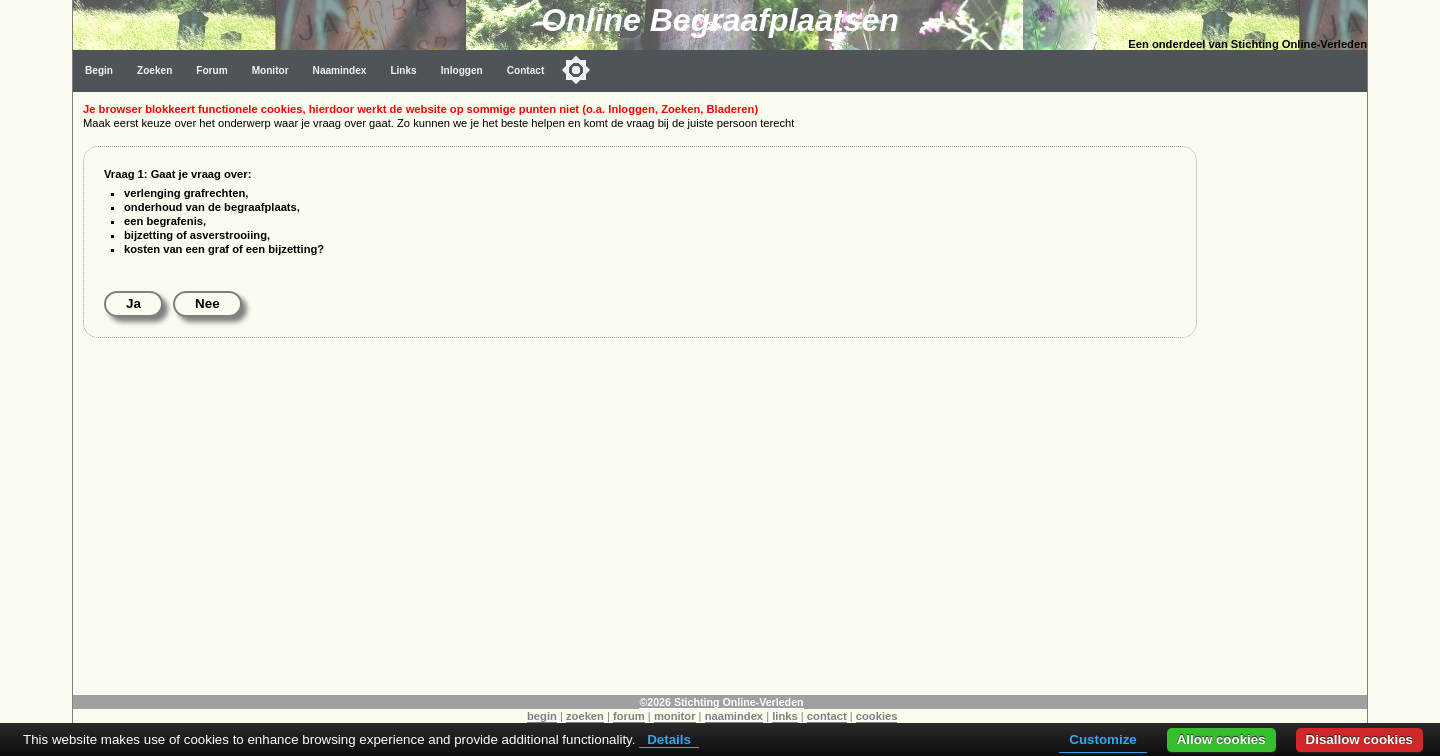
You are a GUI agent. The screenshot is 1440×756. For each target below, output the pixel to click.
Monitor (270, 70)
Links (403, 70)
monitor (675, 716)
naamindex (734, 716)
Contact (526, 70)
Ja (133, 303)
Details (669, 739)
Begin (99, 70)
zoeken (585, 716)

Your goal: With the pictures omitted, reproduce the records in full and exactly.

Finished task:
You are a GUI agent. The screenshot is 1440×756. For each target below, output the pixel to click.
Monitor (270, 70)
Links (403, 70)
monitor (675, 716)
naamindex (734, 716)
Contact (526, 70)
Ja (133, 303)
Details (669, 739)
Begin (99, 70)
zoeken (585, 716)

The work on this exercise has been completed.